IN THE COURT OF APPEALS OF THE STATE OF IDAHO
Docket No. 43995
STATE OF IDAHO, ) 2016 Unpublished Opinion No. 781
)
Plaintiff-Respondent, ) Filed: November 18, 2016
)
v. ) Stephen W. Kenyon, Clerk
)
RYAN G. VATTES, ) THIS IS AN UNPUBLISHED
) OPINION AND SHALL NOT
Defendant-Appellant. ) BE CITED AS AUTHORITY
)
Appeal from the District Court of the Fourth Judicial District, State of Idaho, Ada
County. Hon. Jason D. Scott, District Judge.
Judgment of conviction and unified sentence of ten years, with a minimum period
of confinement of five years, for conspiracy to deliver a controlled substance,
with a second or subsequent offense enhancement affirmed; order denying Idaho
Criminal Rule 35 motion for reduction of sentence, affirmed.

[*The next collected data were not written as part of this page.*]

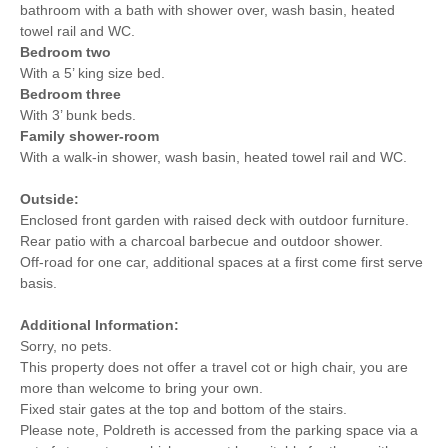
bathroom with a bath with shower over, wash basin, heated
towel rail and WC.
Bedroom two
With a 5’ king size bed.
Bedroom three
With 3’ bunk beds.
Family shower-room
With a walk-in shower, wash basin, heated towel rail and WC.
Outside:
Enclosed front garden with raised deck with outdoor furniture.
Rear patio with a charcoal barbecue and outdoor shower.
Off-road for one car, additional spaces at a first come first serve
basis.
Additional Information:
Sorry, no pets.
This property does not offer a travel cot or high chair, you are
more than welcome to bring your own.
Fixed stair gates at the top and bottom of the stairs.
Please note, Poldreth is accessed from the parking space via a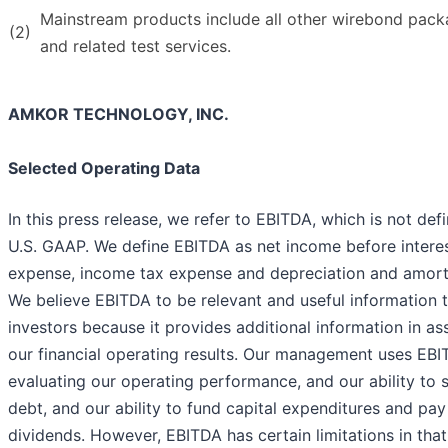
Mainstream products include all other wirebond pack
(2)
and related test services.
AMKOR TECHNOLOGY, INC.
Selected Operating Data
In this press release, we refer to EBITDA, which is not def
U.S. GAAP. We define EBITDA as net income before intere
expense, income tax expense and depreciation and amorti
We believe EBITDA to be relevant and useful information 
investors because it provides additional information in as
our financial operating results. Our management uses EBI
evaluating our operating performance, and our ability to 
debt, and our ability to fund capital expenditures and pay
dividends. However, EBITDA has certain limitations in that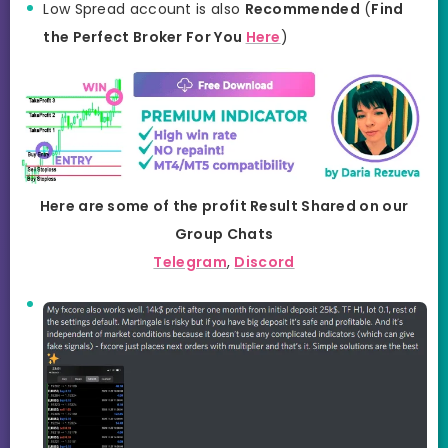
Low Spread account is also
Recommended
(
Find
the Perfect Broker For You
Here
)
Here are some of the profit Result Shared on our
Group Chats
Telegram
,
Discord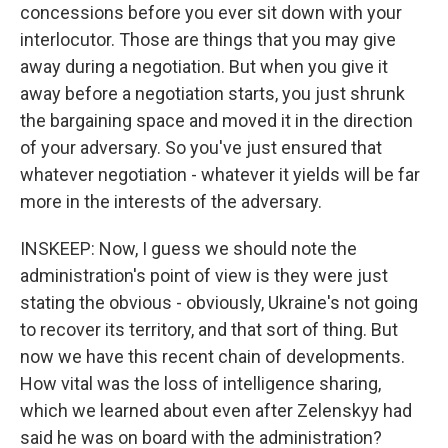
concessions before you ever sit down with your
interlocutor. Those are things that you may give
away during a negotiation. But when you give it
away before a negotiation starts, you just shrunk
the bargaining space and moved it in the direction
of your adversary. So you've just ensured that
whatever negotiation - whatever it yields will be far
more in the interests of the adversary.
INSKEEP: Now, I guess we should note the
administration's point of view is they were just
stating the obvious - obviously, Ukraine's not going
to recover its territory, and that sort of thing. But
now we have this recent chain of developments.
How vital was the loss of intelligence sharing,
which we learned about even after Zelenskyy had
said he was on board with the administration?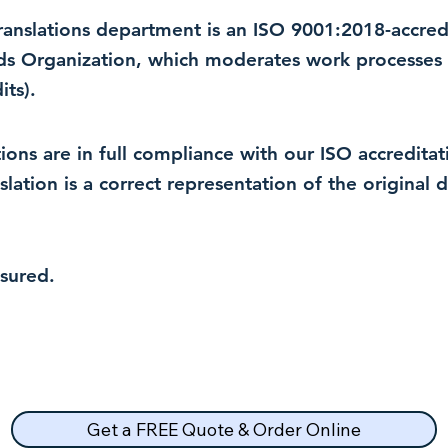
 translations department is an ISO 9001:2018-accre
rds Organization, which moderates work processes 
ts).
lations are in full compliance with our ISO accredit
nslation is a correct representation of the original
nsured.
Get a FREE Quote & Order Online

Eric D. Fredericksen, Interim State Appellate Public Defender; Reed P. Anderson,
Deputy Appellate Public Defender, Boise, for appellant.
Hon. Lawrence G. Wasden, Attorney General; Lori A. Fleming, Deputy Attorney
General, Boise, for respondent.
________________________________________________
Before GUTIERREZ, Judge; GRATTON, Judge;
and HUSKEY, Judge
________________________________________________
PER CURIAM
Ryan G. Vattes pled guilty to conspiracy to deliver a controlled substance, with a second
or subsequent offense enhancement, Idaho Code §§ 37-2732(a), 18-1701. The district court
imposed a unified sentence of ten years, with a minimum period of confinement of five years.
Vattes filed an Idaho Criminal Rule 35 motion, which the district court denied. Vattes appeals.
Sentencing is a matter for the trial court’s discretion. Both our standard of review and the
factors to be considered in evaluating the reasonableness of the sentence are well established.
1
See State v. Hernandez, 121 Idaho 114, 117-18, 822 P.2d 1011, 1014-15 (Ct. App. 1991); State
v. Lopez, 106 Idaho 447, 449-51, 680 P.2d 869, 871-73 (Ct. App. 1984); State v. Toohill, 103
Idaho 565, 568, 650 P.2d 707, 710 (Ct. App. 1982). When reviewing the length of a sentence,
we consider the defendant’s entire sentence. State v. Oliver, 144 Idaho 722, 726, 170 P.3d 387,
391 (2007). Applying these standards, and having reviewed the record in this case, we cannot
say that the district court abused its discretion.
Next, we review whether the district court erred in denying Vattes’s Rule 35 motion. A
motion for reduction of sentence under I.C.R. 35 is essentially a plea for leniency, addressed to
the sound discretion of the court. State v. Knighton, 143 Idaho 318, 319, 144 P.3d 23, 24 (2006);
State v. Allbee, 115 Idaho 845, 846, 771 P.2d 66, 67 (Ct. App. 1989). In presenting a Rule 35
motion, the defendant must show that the sentence is excessive in light of new or additional
information subsequently provided to the district court in support of the motion. State v.
Huffman, 144 Idaho 201, 203, 159 P.3d 838, 840 (2007). In conducting our review of the grant
or denial of a Rule 35 motion, we consider the entire record and apply the same criteria used for
determining the reasonableness of the original sentence. State v. Forde, 113 Idaho 21, 22, 740
P.2d 63, 64 (Ct. App. 1987); Lopez, 106 Idaho at 449-51, 680 P.2d at 871-73. Upon review of
the record, we conclude no abuse of discretion has been shown.
Therefore, Vattes’s judgment of conviction and sentence, and the district court’s order
denying Vattes’s Rule 35 motion, are affirmed.